Kuba ist heute eine einzige Familie, vereint mit den Familien von Assel Herrera Correa und Landy Rodríguez Hernández. Die sozialen Netzwerke sind Zeuge von Bekundungen aus allen Teilen des Landes an die Familien und Freunde der beiden Ärzte. Sie kommen auch von kubanischen medizinischen Missionen in verschiedenen Ländern der Welt, in denen 600.000 Mitarbeiter in sechs Jahrzehnten in 165 Ländern Dienst getan haben.

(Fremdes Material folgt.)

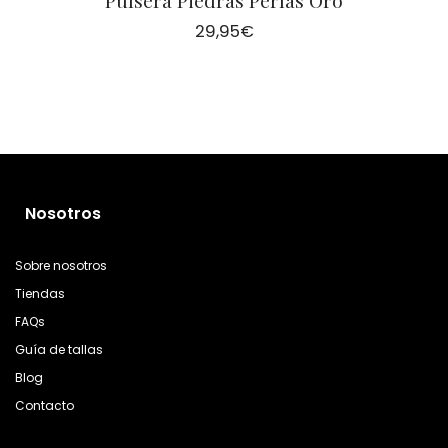
29,95
€
Nosotros
Sobre nosotros
Tiendas
FAQs
Guía de tallas
Blog
Contacto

Inoffiziellen Informationen zufolge starben die beiden Ärzte, die sich auf einer medizinischen Mission in Kenia befanden, als sie im April 2019 von der in Somalia ansässigen Terrorgruppe Al Shabaab entführt wurden, an dem Ort, an dem sie gefangen gehalten wurden.
Gesundheitsminister José Angel Portal Miranda teilte mit, dass man zwar von den Bombenanschläge wisse, Berichte über die tödlichen Folgen jedoch nicht bestätigt worden seien.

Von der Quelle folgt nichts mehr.